I'm trying to get the n longest entries of a dask DataFrame. I tried calling nlargest on a dask DataFrame with two columns like this:
import dask.dataframe as dd
df = dd.read_csv("opendns-random-domains.txt", header=None, names=['domain_name'])

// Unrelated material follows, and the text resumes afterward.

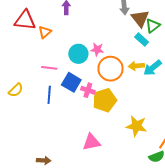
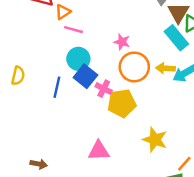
cyan rectangle: (142, 39) -> (176, 38), size x1.5
cyan circle: (78, 54) -> (78, 59), moved
pink line: (49, 68) -> (73, 30), moved
yellow semicircle: (16, 90) -> (18, 76), turned -42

df['domain_length'] = df.domain_name.map(len)
print(df.head())
print(df.dtypes)
top_3 = df.nlargest(3, 'domain_length')
print(top_3.head())
The file opendns-random-domains.txt contains just a long list of domain names. This is what the output of the above code looks like:
domain_name domain_length
0 webmagnat.ro 12
1 nickelfreesolutions.com 23
2 scheepvaarttelefoongids.nl 26
3 tursan.net 10
4 plannersanonymous.com 21
domain_name object
domain_length float64
dtype: object
Traceback (most recent call last):
File "nlargest_test.py", line 9, in <module>
print(top_3.head())
File "/home/work/Dokumente/ModZero/Commerzbank/DNS_und_Proxylog-Analyse/dask-log-analyzer/venv/lib/python3.5/site-packages/dask/dataframe/core.py", line 382, in head
result = result.compute()
File "/home/work/Dokumente/ModZero/Commerzbank/DNS_und_Proxylog-Analyse/dask-log-analyzer/venv/lib/python3.5/site-packages/dask/base.py", line 86, in compute
return compute(self, **kwargs)[0]
File "/home/work/Dokumente/ModZero/Commerzbank/DNS_und_Proxylog-Analyse/dask-log-analyzer/venv/lib/python3.5/site-packages/dask/base.py", line 179, in compute
results = get(dsk, keys, **kwargs)
File "/home/work/Dokumente/ModZero/Commerzbank/DNS_und_Proxylog-Analyse/dask-log-analyzer/venv/lib/python3.5/site-packages/dask/threaded.py", line 57, in get
**kwargs)
File "/home/work/Dokumente/ModZero/Commerzbank/DNS_und_Proxylog-Analyse/dask-log-analyzer/venv/lib/python3.5/site-packages/dask/async.py", line 484, in get_async
raise(remote_exception(res, tb))
dask.async.TypeError: Cannot use method 'nlargest' with dtype object
Traceback
---------
File "/home/work/Dokumente/ModZero/Commerzbank/DNS_und_Proxylog-Analyse/dask-log-analyzer/venv/lib/python3.5/site-packages/dask/async.py", line 267, in execute_task
result = _execute_task(task, data)
File "/home/work/Dokumente/ModZero/Commerzbank/DNS_und_Proxylog-Analyse/dask-log-analyzer/venv/lib/python3.5/site-packages/dask/async.py", line 249, in _execute_task
return func(*args2)
File "/home/work/Dokumente/ModZero/Commerzbank/DNS_und_Proxylog-Analyse/dask-log-analyzer/venv/lib/python3.5/site-packages/dask/dataframe/core.py", line 2040, in <lambda>
f = lambda df: df.nlargest(n, columns)
File "/home/work/Dokumente/ModZero/Commerzbank/DNS_und_Proxylog-Analyse/dask-log-analyzer/venv/lib/python3.5/site-packages/pandas/core/frame.py", line 3355, in nlargest
return self._nsorted(columns, n, 'nlargest', keep)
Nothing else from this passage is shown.